My mother sent a fart book to my son for Christmas. It is really funny in a gross sort of way. The book details the qualities of different farts–their sounds, smells and milieu. Most entertainingly of all, there is a panel of buttons on one side of the book, which provides audio examples of each fart type.
No doubt, we have enjoyed indulging in a bit of middle school humor the last few days.
As I had indicated in my last couple of posts, Hyde has been trying to manipulate me and control a situation in which he has no business involving himself. His words, heavy with authority and entitlement, had been feeling like boulders balanced on my shoulders until I realized today that he is full of hot air.

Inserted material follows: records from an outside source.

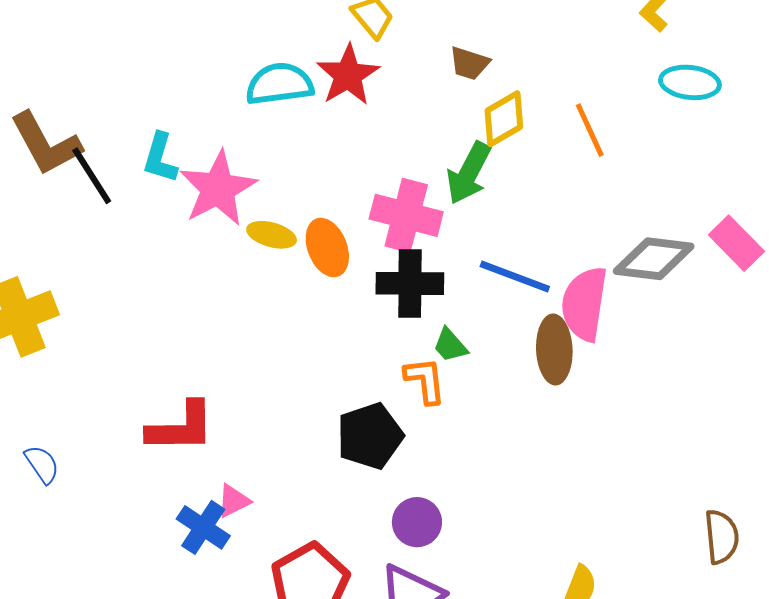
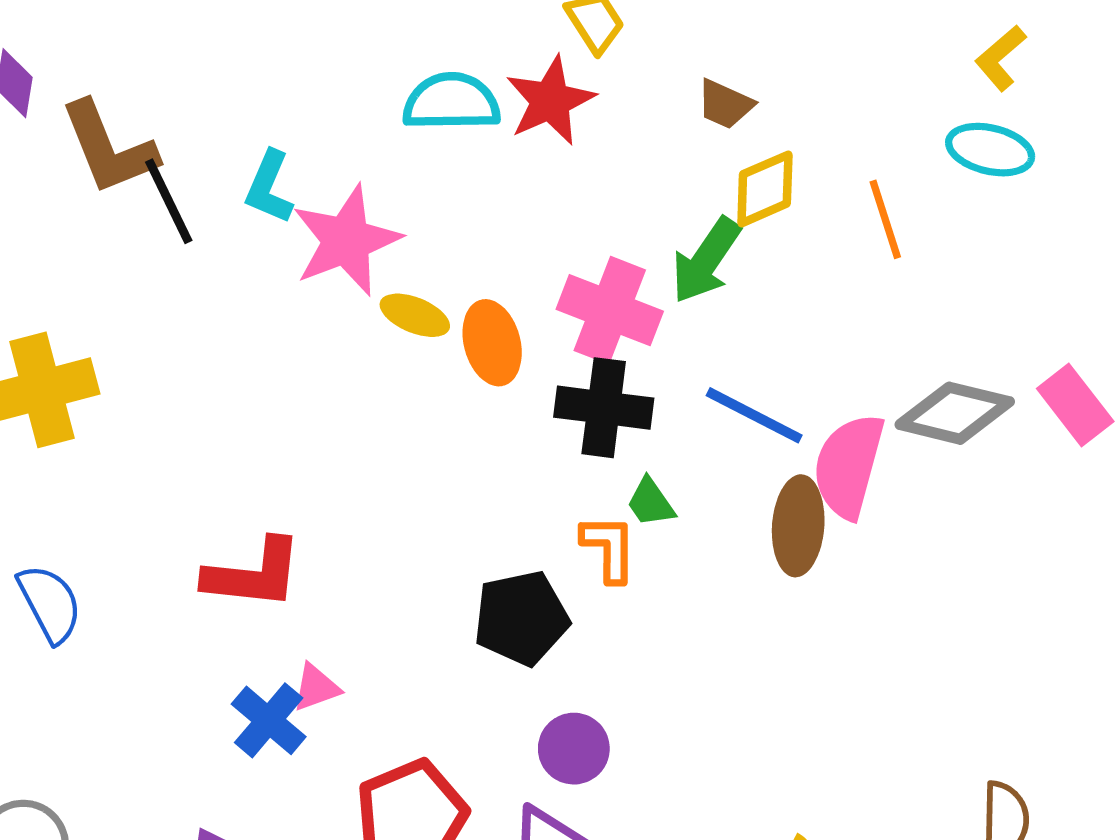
cyan ellipse: (690, 82) -> (990, 150), moved
blue semicircle: (42, 464) -> (50, 603), size x1.4

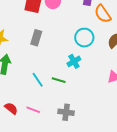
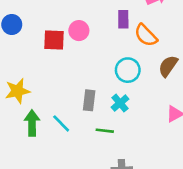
gray rectangle: (36, 38) -> (89, 100), moved
cyan line: (38, 80) -> (61, 123), moved

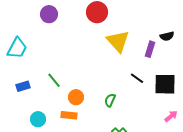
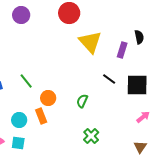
black semicircle: (167, 36) -> (139, 37), turned -88
orange rectangle: (69, 115) -> (41, 116), turned 63
cyan circle: (38, 119) -> (19, 120), moved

You see, I realized today that Hyde and farts have a lot in common.
First, Hyde’s behavior is every bit as rotten and stinky as a “Silent but Deadly” type of flatulence. Predictably, Hyde hides behind his innocuous facade of words. It takes a good three readings for me to catch all the silent nastiness he communicates. Covert abusers like him are masters of writing between the lines.
Second, Hyde’s words clang loudly like the “Seismic Blast.” Both disturb the peace and dirty the very the air they occupy. Their rumbles shake me up a bit, but I’m realizing there is no lasting effect as long as I recognize the blast for what it is–an eruption of hot air. Abusers like Hyde love to throw their targets off balance, causing them to wonder what the heck just happened.
Lastly, Hyde communicates like the “Aftershock.” As written in the Farts book, “Always a surprise visitor, this irruptive species travels exclusively in flocks, usually among larger species. Host usually appears calm and confident, followed by gasps of disbelief shortly thereafter.” In other words, both the “Aftershock” and a covert abuser attack undercover; the offender feigning innocence when called out for their offensive behavior.
What are some other signs of hot air you have recognized in dealing with an abusive person?